◆ **What the task requires**
Using the entries that follow, give the number of lines containing the string "Screenshot". Write nothing besides that number.

===== Supplied entries

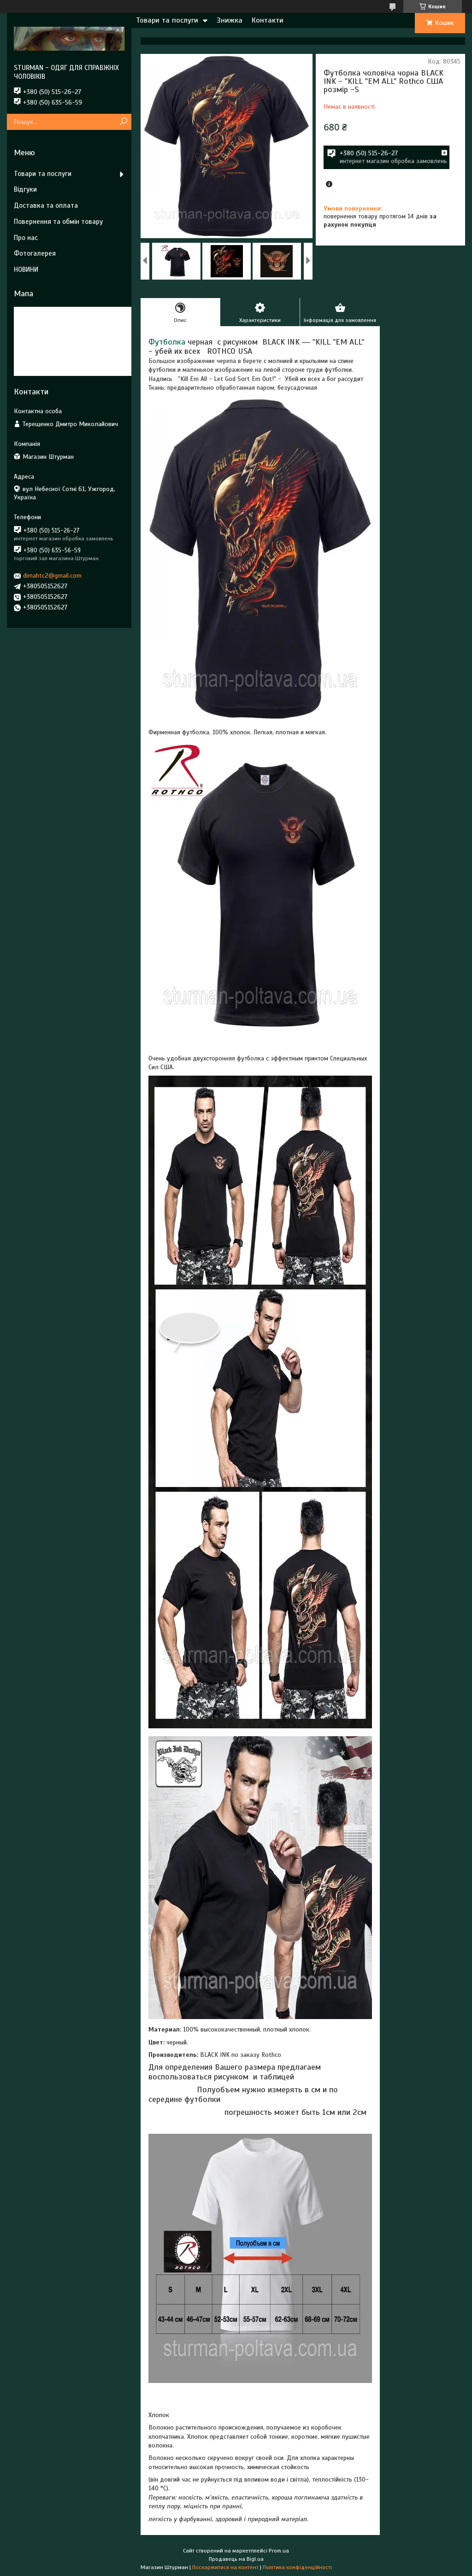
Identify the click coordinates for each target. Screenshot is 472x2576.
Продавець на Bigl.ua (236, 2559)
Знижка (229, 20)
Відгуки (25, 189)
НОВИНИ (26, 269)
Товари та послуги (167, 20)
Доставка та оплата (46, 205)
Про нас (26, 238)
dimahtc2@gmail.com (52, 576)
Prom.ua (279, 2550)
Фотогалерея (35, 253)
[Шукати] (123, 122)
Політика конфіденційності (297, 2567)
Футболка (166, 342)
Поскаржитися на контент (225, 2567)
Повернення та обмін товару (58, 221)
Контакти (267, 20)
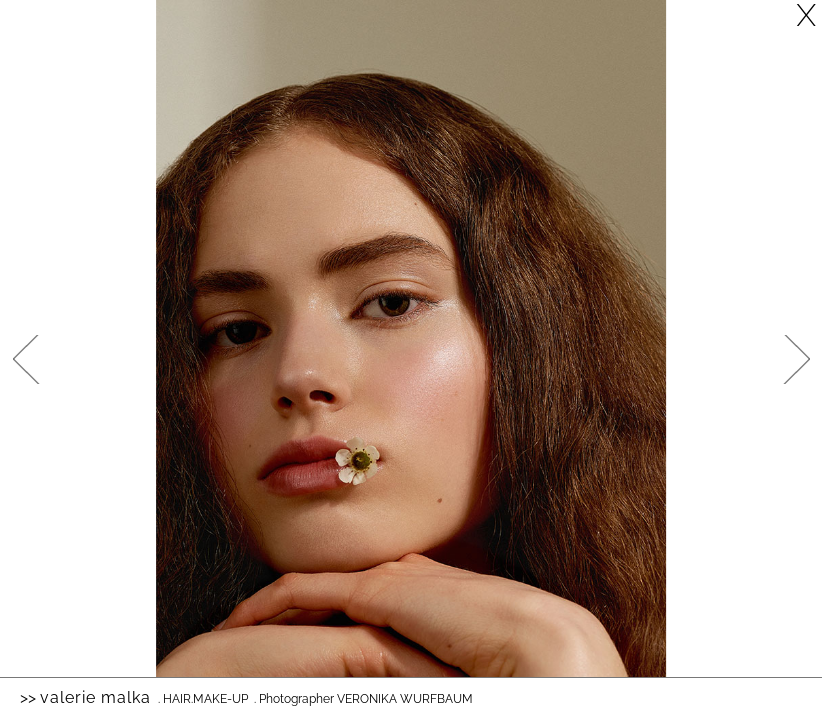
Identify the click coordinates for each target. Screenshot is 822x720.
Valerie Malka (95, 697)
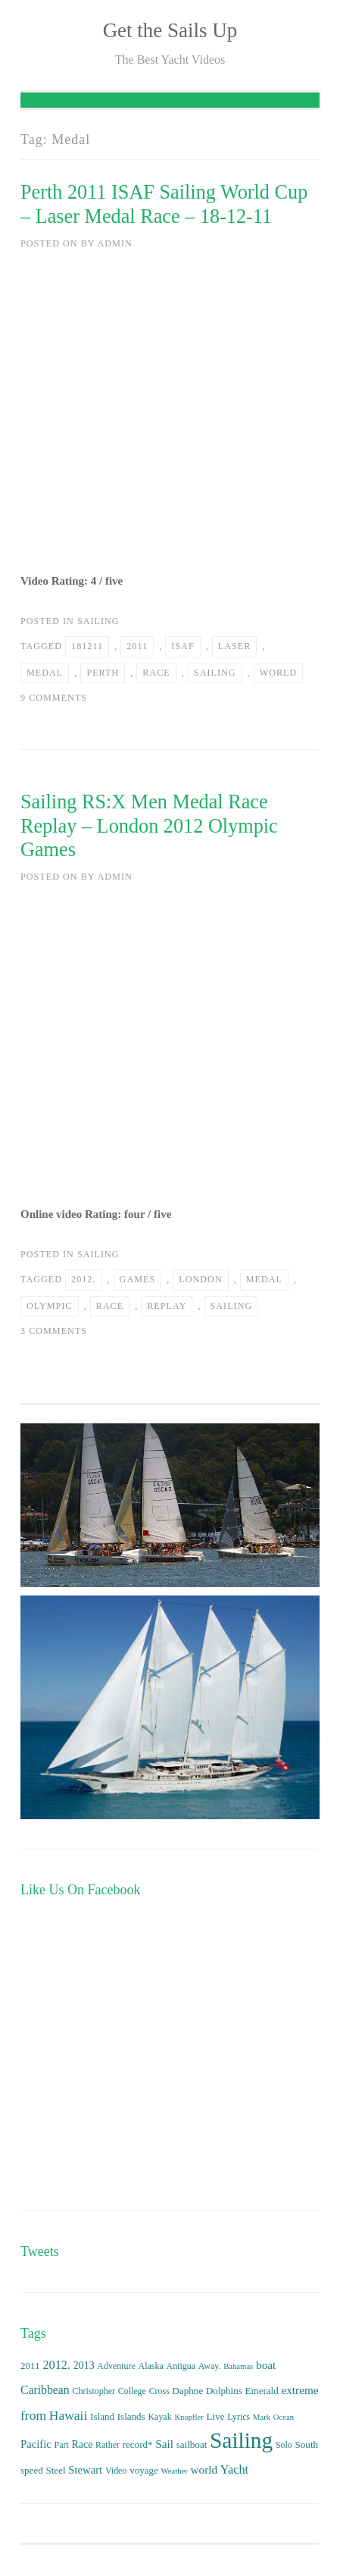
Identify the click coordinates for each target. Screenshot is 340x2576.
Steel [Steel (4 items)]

==========

◆ **Output of the task**
3